Monday, September 19, 2005

Prayer: Part Two




It isn’t good news.

46.

46 points.


Let me make this part of my essay on prayer the prayer I pray today. . .



Oh LORD. I am Your servant. What You would have me do, I will do. Sometimes it tastes of ashes, sometimes it is a stony path, but I will follow where You lead.

I love him LORD. I am grateful You gave me this child. No matter that my dreams turn to dust, I know that an eternity awaits and the events of a mortal life are brief.

Remember that my life is a breath. . . (Job 7:7)”

I begged for a child, and I am grateful that You gave me two (three). I fear the path ahead LORD, I know it will be difficult. And I ask no more than to feel You near.

You gave me intelligence, and I hoped to share my passions with my children. But I see now how that cannot be. Very well. I am Yours and I will obey.

Oh LORD You gave me so much more than he. I would give half of my mind to make his whole.

I see clearly who he is, the psychologist’s words ring true and I understand what I did not know before. Where I was blind now I see, even if it is through bleary eyes.

I rejoice in knowing You LORD, and I rejoice in knowing what is truth, even it is bitter.

I will not restrain my mouth; I will speak in the anguish of my spirit: I will complain in the bitterness of my soul. . . (Job 7:11).”

I wish I could teach him the things that I love. Ah. . . my LORD, my master. . . I will, none the less, teach him what is the most important thing You would have me teach him. I will teach him the only great truth that has ever been discovered.

That the LORD my God is a being of love. The LORD my God is the source of every good thing. The LORD my God has a plan for my life, for his life, that includes freedom. It includes freedom from all bondages. It includes the birth right that is ours when we are adopted into Your family.

By the claim I have in Your son, my brother in the ultimate family, I claim freedom for my son. I claim freedom for my child. I claim that good SHALL COME FROM THIS!
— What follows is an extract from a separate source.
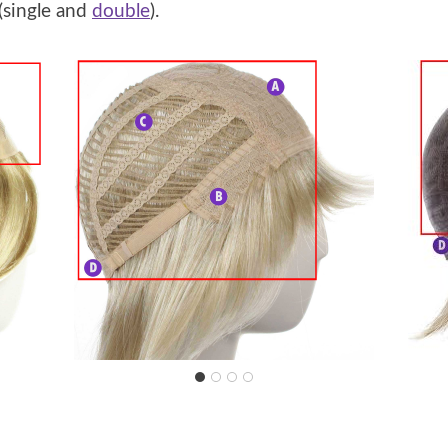
(single and
double
).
I LOVE YOU LORD! HEAR ME TODAY! I CALL UPON YOU TO ALLOW ME, TO ALLOW US, TO FEEL YOU NEAR!

Amen

Saturday, September 17, 2005

Prayer: Part One

Preface:
I want to share with you a few thoughts about prayer. But it is such a big topic that I am going to deliver it in segments. The last few years prayer has become a big part of who I am. Today I bring you the first piece, an event of nearly 30 years ago. . .


Part One: 1976

I was very sick once. I was dying. I had been living in a yogic ashram and had gotten carried away with meditation and fasting. I went weeks without eating. After a year or so of this my system had enough. It quit. I was extremely anemic. I had bouts of amnesia. I was no longer getting much nourishment from what I ate. I kept getting weaker. I was dying.

That was OK. I was ready. I felt it was just. I had abused my body, seeking spiritual visions and what not, and I was receiving the natural consequence for what I had done. I went off to die. I was staying in Ojai, California and when I felt it was over I went down to the Ventura river. In the summer it wasn’t much more than a creek running through a wide river bed.
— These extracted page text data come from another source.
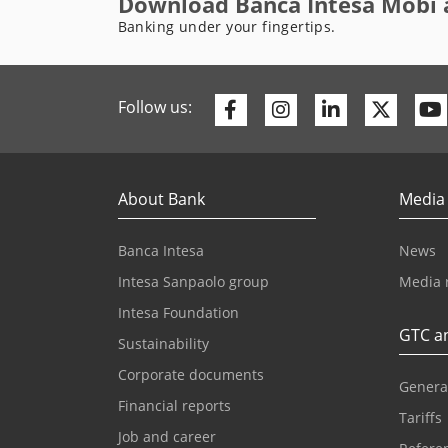
Download Banca Intesa Mobi 
Banking under your fingertips.
Facebook
Instagram
Linkedin
Twitte
Follow us:
About Bank
Media
Banca Intesa
News
Intesa Sanpaolo group
Media 
Intesa Foundation
GTC an
Sustainability
Corporate documents
Genera
Financial reports
Tariffs
Job and career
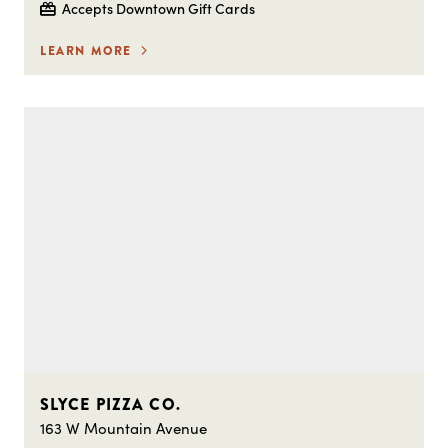
Accepts Downtown Gift Cards
LEARN MORE
SLYCE PIZZA CO.
163 W Mountain Avenue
I had spent a couple of months there. It was a good time for reflection, that summer of 1976. I had seen 14 of the last 24 condors alive in a tree there. I had stolen honey from bees, and sat under a fig tree and thought about the fact that I had spent so much time trying to reach some sort of spiritual enlightenment (they called it sammadhi), and had simply used my body up. There was a beauty in that dry place that I had become comfortable with, familiar with.

I had given up on the meditation and spent the time reflecting on life, nature, and praying. The praying was something I had stopped doing and now I had returned.

I wasn’t praying for my health. I wasn’t praying for much of anything. I was simply appreciating the beauty of the natural world and saying thanks.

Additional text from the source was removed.